American Sniper se construye como un carrusel de disparos en los que el americano mata al salvaje. No existe la humanización del oponente, que se muestra como un animal en todas sus vertientes. Tomando como material de base las palabras de Kyle podría asegurarse que lo que hace la película es situarse desde la perspectiva del “héroe” y que esa es la visión que tenía el francotirador de sus rivales. Sin embargo, pese a lo aséptica que es la propuesta de Eastwood durante gran parte del metraje –excusado en esa supuesta fidelidad al material de origen–, sí hay algunas decisiones de puesta en escena que conducen al espectador a la opinión unidireccional, por supuesto, la del soldado americano.
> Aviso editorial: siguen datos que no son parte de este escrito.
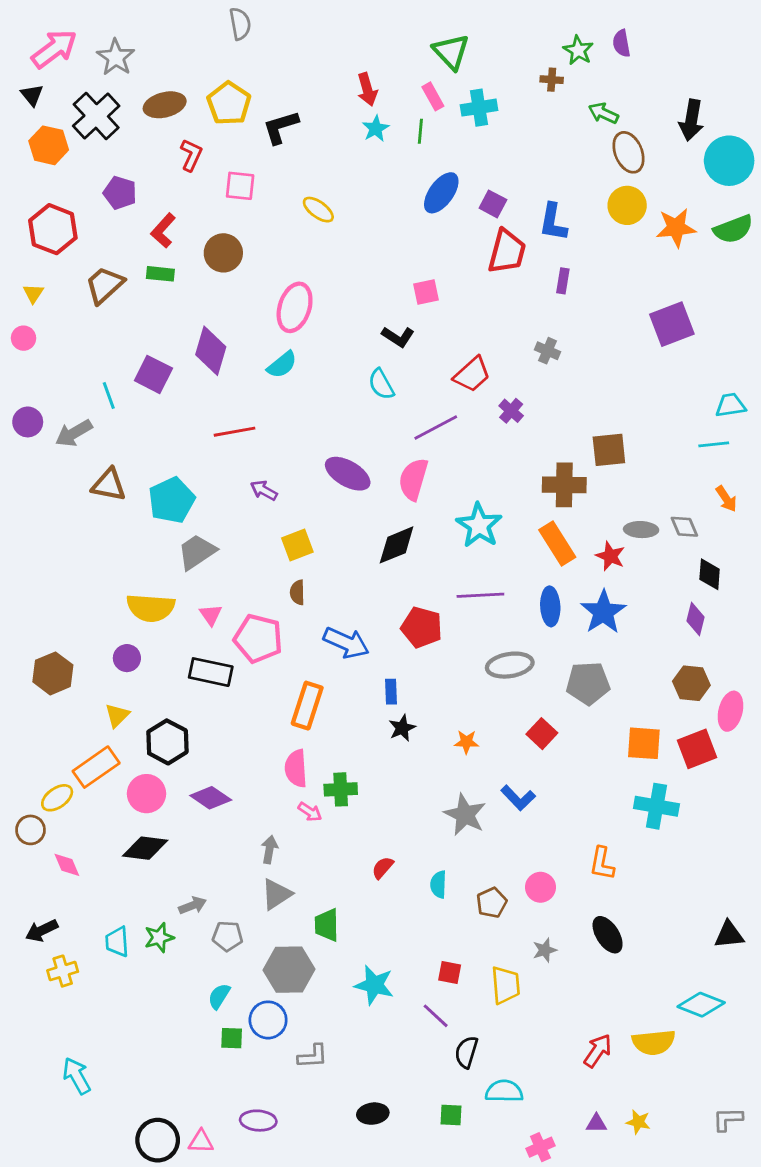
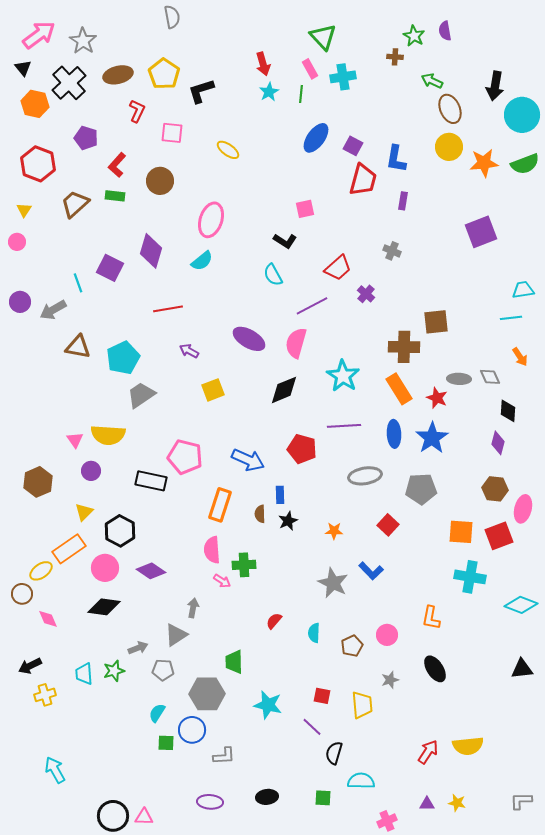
brown semicircle: (297, 592) -> (260, 514), moved
pink triangle: (211, 615) -> (75, 440), moved
gray triangle: (276, 894) -> (176, 635), moved
cyan diamond: (701, 1005) -> (521, 605), moved
purple ellipse: (258, 1121) -> (210, 802), moved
El cineasta solo carga la mano cuando el blanco retratado es iraquí. ¿Por qué, si no es para condicionar la visión, se regodea en los cadáveres descuartizados al entrar en una casa iraquí? ¿Por qué no hace lo propio con los cuerpos abatidos por el tirador? ¿Por qué alternar la brutal escena del taladro con imágenes en las que un perro amenazante ladra a Chris Kyle evitando su intervención? ¿Qué nos están señalando Jason Hall, guionista, y Clint Eastwood a través de la charla en la que el padre del soldado establece una división de la sociedad en lobos, ovejas y perros pastores? Por no hablar, que se podría hacer largo y tendido, del final claramente hagiográfico en memoria del SEAL con la que el autor concluye su obra. 
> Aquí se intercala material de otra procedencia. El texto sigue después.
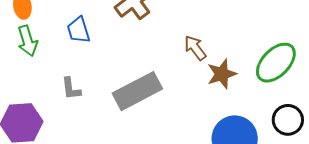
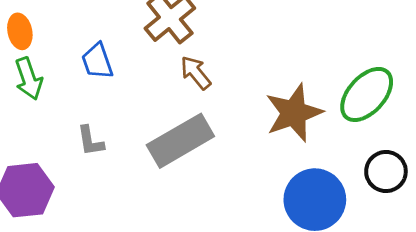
brown arrow: (195, 48) -> (196, 73), moved
brown star: (222, 74) -> (294, 113), size x1.4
Son pequeños detalles, sutiles en la mayoría de ocasiones, que determinan una toma de partido que se hace completamente patente en el citado cierre del film (por completo innecesario). Sin embargo, y aquí viene el debate, la forma de Eastwood es exquisita. A sus 84 años el director ha logrado una película trepidante, llena de acción y ritmo, con un montaje de sonido exquisito y que posee algunas escenas rodadas con la maestría propia de un nombre como el suyo (la tormenta de arena, por ejemplo). Además, el trabajo interpretativo y la dirección de actores relucen tanto si hablamos de Bradley Cooper, posiblemente en su mejor papel hasta el momento, como de Sienna Miller, muy convincente durante todas sus apariciones.
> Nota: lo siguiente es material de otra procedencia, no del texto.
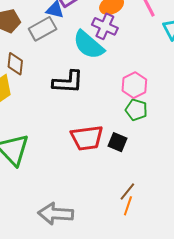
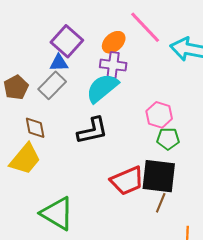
cyan semicircle: (89, 45) -> (102, 88), turned 116
black square: (118, 142) -> (159, 176), size x1.8
brown line: (127, 192) -> (161, 203), moved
¿Conviene, pues, separar lo formal de lo narrativo; la forma del contenido? Es el gran debate, la discusión que nunca verá el final. “¿Formalismo? ¿Contenutismo? El cuento de nunca acabar”, anunciaba José Luis Guarner en su texto Las gafas de Parménides, en el que unas líneas más abajo concluye que la puesta en escena no es otra cosa que la expresión del pensamiento de un autor. ¿Cómo valoramos, por tanto, El francotirador de Clint Eastwood: únicamente desde lo formal, solo desde lo narrativo o como un todo indivisible en el que la puesta en escena determinaría la moral de la obra y su autor?